The factual challenges Barbour brings up are the sanctions that Penn State has had to suffer through due to the Jerry Sandusky scandal. It led to major NCAA sanctions and scholarship losses for Penn State. It also forced the University to fire long-time head coach Joe Paterno, who was celebrated for most of his career but vilified (and some would say rightfully so) for his role in not turning in Sandusky to authorities despite allegedly having knowledge of the assistant coach’s sexual abuse of young boys. Paterno died shortly after his firing, and has since still be a hot-button topic among fans and detractors of Penn State football alike.
Bill O’Brien, now with the Houston Texans, was Paterno’s immediate replacement, and he felt the brunt of the NCAA sanctions. Franklin, after a very successful stint in Nashville, was and apparently still is supposed to be the coach who brings Penn State back to the top of the Big Ten mountain, though.
So far this season, Penn State is 3-2 and 1-1 in the Big Ten. The Nittany Lions are coming off a 29-26 win over Minnesota, but they did lose to No. 4 Michigan, 49-10, at the Big House. Right now, they appear to be an average Big Ten team. That didn’t stop Barbour from praising Franklin, though.
“There’s no doubt in my mind that James is going to be our football coach long term,” she told ESPN.
“We were so fortunate to have coach Paterno for so long. He helped shape Penn State’s values for so long. He was a huge part of it. James Franklin is embodying the same values: the academic piece, the social and cultural parts, the community service. The piece that’s a little slow to come is the competitive piece.”
So in what was truly a master class in taking the pressure off a coach while keeping the expectations high, Barbour has effectively taken Franklin off the hot seat this year.
No matter what happens for Penn State for the rest of the season, fans can basically be assured that Franklin will be coming back for his fourth year with the program. He did sign a six-year contract with Penn State in 2014, and it appears as if the powers that be have no indication to go back on that contract anytime soon.
On one hand, that’s a tremendous thing for Penn State.
Especially considering the turmoil and shakeups caused by the scandal, consistency is the best thing for the Nittany Lion football program. At first, O’Brien appeared to be the guy for the job, but he turned out to be nothing more than a transition coach, on his way to a head coaching gig in the NFL. Franklin, on the other-hand, has been a college football coach his whole life. Outside of a stint as wide receivers coach for the Green Bay Packers in 2005, he’s coached college football since 1995.

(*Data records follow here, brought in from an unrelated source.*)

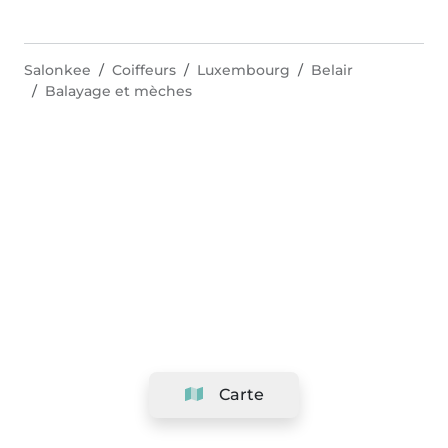
Salonkee
Coiffeurs
Luxembourg
Belair
Balayage et mèches
Carte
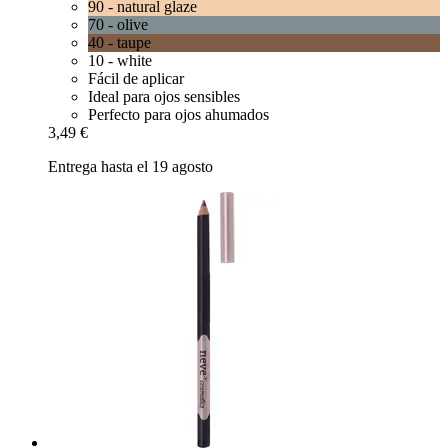
90 - natural glaze
70 - olive
40 - taupe
10 - white
Fácil de aplicar
Ideal para ojos sensibles
Perfecto para ojos ahumados
3,49 €
Entrega hasta el 19 agosto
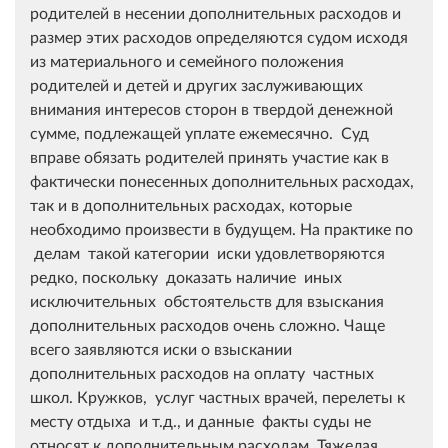
родителей в несении дополнительных расходов и
размер этих расходов определяются судом исходя
из материального и семейного положения
родителей и детей и других заслуживающих
внимания интересов сторон в твердой денежной
сумме, подлежащей уплате ежемесячно. Суд
вправе обязать родителей принять участие как в
фактически понесенных дополнительных расходах,
так и в дополнительных расходах, которые
необходимо произвести в будущем. На практике по
делам такой категории иски удовлетворяются
редко, поскольку доказать наличие иных
исключительных обстоятельств для взыскания
дополнительных расходов очень сложно. Чаще
всего заявляются иски о взыскании
дополнительных расходов на оплату частных
школ. Кружков, услуг частных врачей, перелеты к
месту отдыха и т.д., и данные факты суды не
относят к дополнительным расходам. Тяжелая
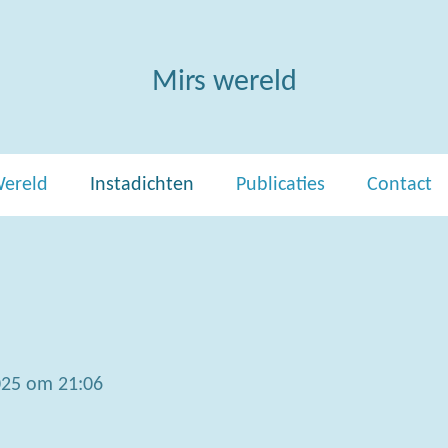
Mirs wereld
Wereld
Instadichten
Publicaties
Contact
025 om 21:06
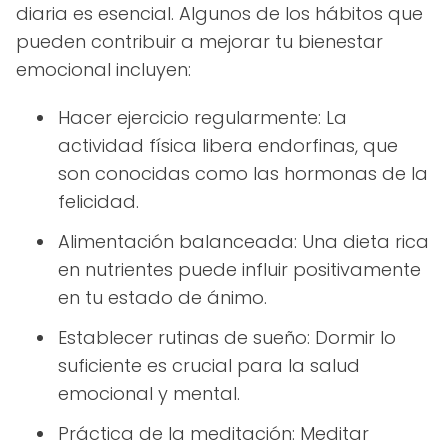
diaria es esencial. Algunos de los hábitos que
pueden contribuir a mejorar tu bienestar
emocional incluyen:
Hacer ejercicio regularmente: La
actividad física libera endorfinas, que
son conocidas como las hormonas de la
felicidad.
Alimentación balanceada: Una dieta rica
en nutrientes puede influir positivamente
en tu estado de ánimo.
Establecer rutinas de sueño: Dormir lo
suficiente es crucial para la salud
emocional y mental.
Práctica de la meditación: Meditar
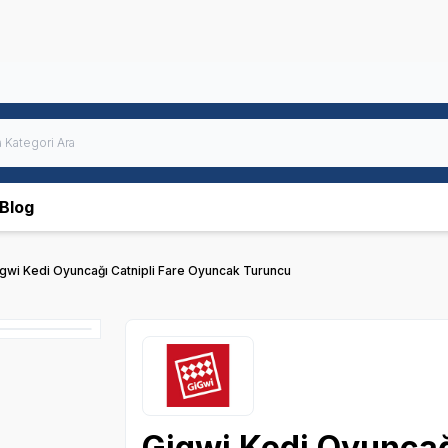
Blog
gwi Kedi Oyuncağı Catnipli Fare Oyuncak Turuncu
Gigwi Kedi Oyuncağ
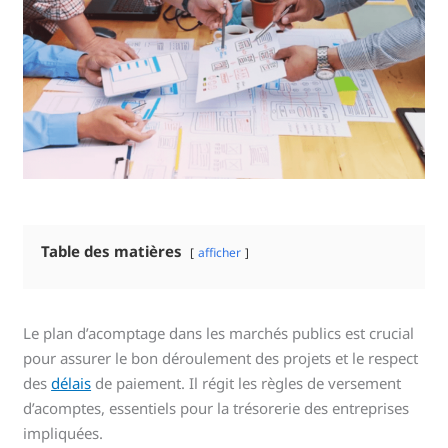
Table des matières
afficher
Le plan d’acomptage dans les marchés publics est crucial
pour assurer le bon déroulement des projets et le respect
des
délais
de paiement. Il régit les règles de versement
d’acomptes, essentiels pour la trésorerie des entreprises
impliquées.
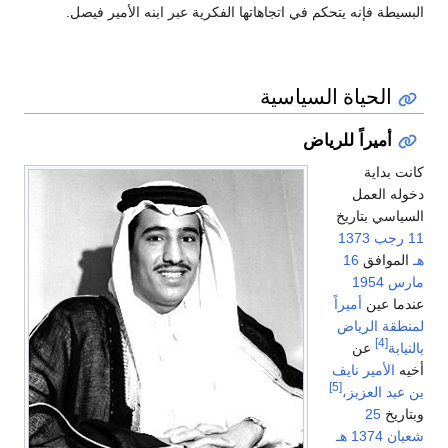
البسيطة فإنه يتحكم في اتجاهاتها الفكرية عبر ابنه الأمير فيصل.
الحياة السياسية
أميراً للرياض
كانت بداية
دخوله العمل
السياسي بتاريخ
11 رجب
1373
هـ
الموافق
16
مارس
1954
عندما عين
أميراً
لمنطقة الرياض
[4]
بالنيابة
عن
أخيه
الأمير نايف
[5]
بن عبد العزيز،
وبتاريخ
25
شعبان
1374 هـ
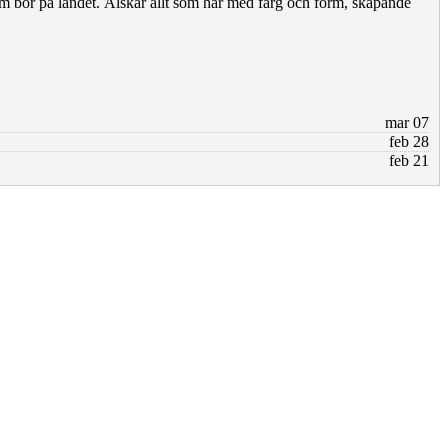
m bor på landet. Älskar allt som har med färg och form, skapande
mar 07
feb 28
feb 21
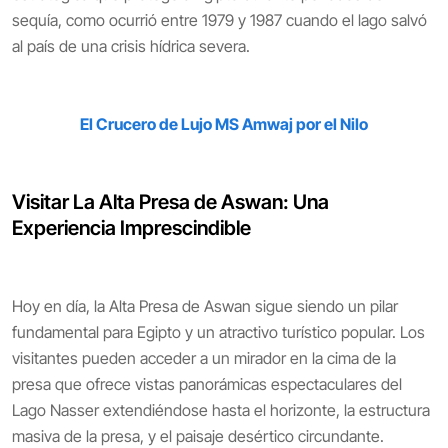
sequía, como ocurrió entre 1979 y 1987 cuando el lago salvó
al país de una crisis hídrica severa.
El Crucero de Lujo MS Amwaj por el Nilo
Visitar La Alta Presa de Aswan: Una
Experiencia Imprescindible
Hoy en día, la Alta Presa de Aswan sigue siendo un pilar
fundamental para Egipto y un atractivo turístico popular. Los
visitantes pueden acceder a un mirador en la cima de la
presa que ofrece vistas panorámicas espectaculares del
Lago Nasser extendiéndose hasta el horizonte, la estructura
masiva de la presa, y el paisaje desértico circundante.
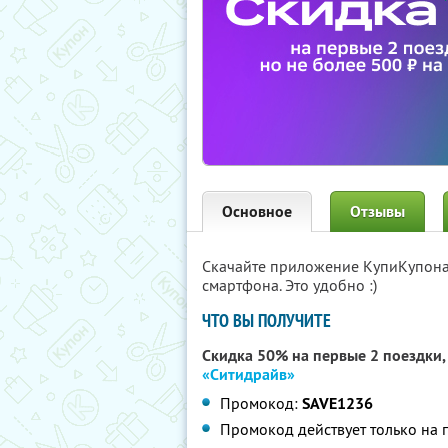
Основное
Отзывы
Скачайте приложение КупиКупон
смартфона. Это удобно :)
ЧТО ВЫ ПОЛУЧИТЕ
Скидка 50% на первые 2 поездки, 
«Ситидрайв»
Промокод:
SAVE1236
Промокод действует только на 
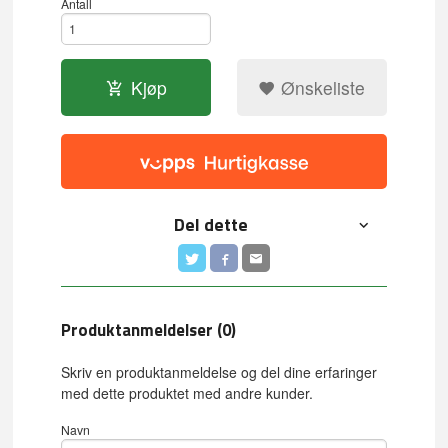
Antall
Kjøp
Ønskeliste
Del dette
Produktanmeldelser (0)
Skriv en produktanmeldelse og del dine erfaringer
med dette produktet med andre kunder.
Navn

Throw in the fact that he’s widely thought of as one of the better recruiters and personalities in college football and it makes sense for Penn State to stick with him. Of course, the results haven’t been there on the field, but there is reason to believe. His 2016 recruiting class was ranked No. 20 nationally and No. 4 in the Big Ten. So far, his 2017 class is ranked No. 23 nationally.
Franklin can attract talent to Penn State and he’s proven in the past that he can coach at a high level. He needs to start putting it all back together quickly, though, because the good will from the AD should only last for so long.
Eventually, it always comes back to results.